[Your objective]
Among the entries that follow, some lines contain the word "备份摘要". Show all of them.
═══
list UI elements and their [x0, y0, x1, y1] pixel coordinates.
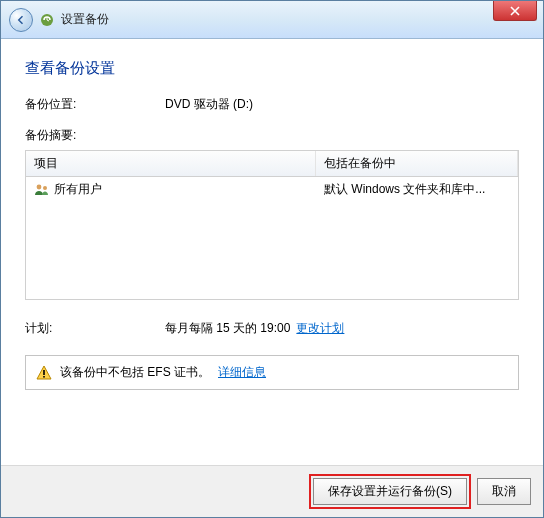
svg-point-2: [43, 186, 47, 190]
cell-item: 所有用户: [26, 177, 316, 202]
table-body: 所有用户 默认 Windows 文件夹和库中...: [26, 177, 518, 299]
warning-text: 该备份中不包括 EFS 证书。: [60, 364, 210, 381]
warning-icon: [36, 365, 52, 381]
content-area: 查看备份设置 备份位置: DVD 驱动器 (D:) 备份摘要: 项目 包括在备份…: [1, 39, 543, 465]
title-bar: 设置备份: [1, 1, 543, 39]
save-run-backup-button[interactable]: 保存设置并运行备份(S): [313, 478, 467, 505]
summary-table: 项目 包括在备份中 所有用户 默认 Windows 文件夹和库中...: [25, 150, 519, 300]
svg-point-1: [37, 184, 42, 189]
schedule-value: 每月每隔 15 天的 19:00: [165, 320, 290, 337]
page-heading: 查看备份设置: [25, 59, 519, 78]
svg-rect-4: [43, 376, 45, 378]
summary-label: 备份摘要:: [25, 127, 165, 144]
svg-rect-3: [43, 370, 45, 375]
back-arrow-icon: [15, 14, 27, 26]
location-label: 备份位置:: [25, 96, 165, 113]
back-button[interactable]: [9, 8, 33, 32]
warning-box: 该备份中不包括 EFS 证书。 详细信息: [25, 355, 519, 390]
summary-label-row: 备份摘要:: [25, 127, 519, 144]
window-controls: [493, 1, 537, 21]
table-row[interactable]: 所有用户 默认 Windows 文件夹和库中...: [26, 177, 518, 202]
backup-location-row: 备份位置: DVD 驱动器 (D:): [25, 96, 519, 113]
cancel-button[interactable]: 取消: [477, 478, 531, 505]
change-schedule-link[interactable]: 更改计划: [296, 320, 344, 337]
cell-included: 默认 Windows 文件夹和库中...: [316, 177, 518, 202]
table-header: 项目 包括在备份中: [26, 151, 518, 177]
backup-settings-window: 设置备份 查看备份设置 备份位置: DVD 驱动器 (D:) 备份摘要: 项目 …: [0, 0, 544, 518]
location-value: DVD 驱动器 (D:): [165, 96, 253, 113]
column-item[interactable]: 项目: [26, 151, 316, 176]
schedule-row: 计划: 每月每隔 15 天的 19:00 更改计划: [25, 320, 519, 337]
close-icon: [510, 6, 520, 16]
column-included[interactable]: 包括在备份中: [316, 151, 518, 176]
footer: 保存设置并运行备份(S) 取消: [1, 465, 543, 517]
warning-detail-link[interactable]: 详细信息: [218, 364, 266, 381]
backup-app-icon: [39, 12, 55, 28]
window-title: 设置备份: [61, 11, 109, 28]
row-name: 所有用户: [54, 181, 102, 198]
schedule-label: 计划:: [25, 320, 165, 337]
row-included: 默认 Windows 文件夹和库中...: [324, 181, 485, 198]
users-icon: [34, 182, 50, 198]
close-button[interactable]: [493, 1, 537, 21]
═══
[Problem solution]
content-area: 查看备份设置 备份位置: DVD 驱动器 (D:) 备份摘要: 项目 包括在备份…: [1, 39, 543, 465]
summary-label: 备份摘要:: [25, 127, 165, 144]
summary-label-row: 备份摘要:: [25, 127, 519, 144]
backup-settings-window: 设置备份 查看备份设置 备份位置: DVD 驱动器 (D:) 备份摘要: 项目 …: [0, 0, 544, 518]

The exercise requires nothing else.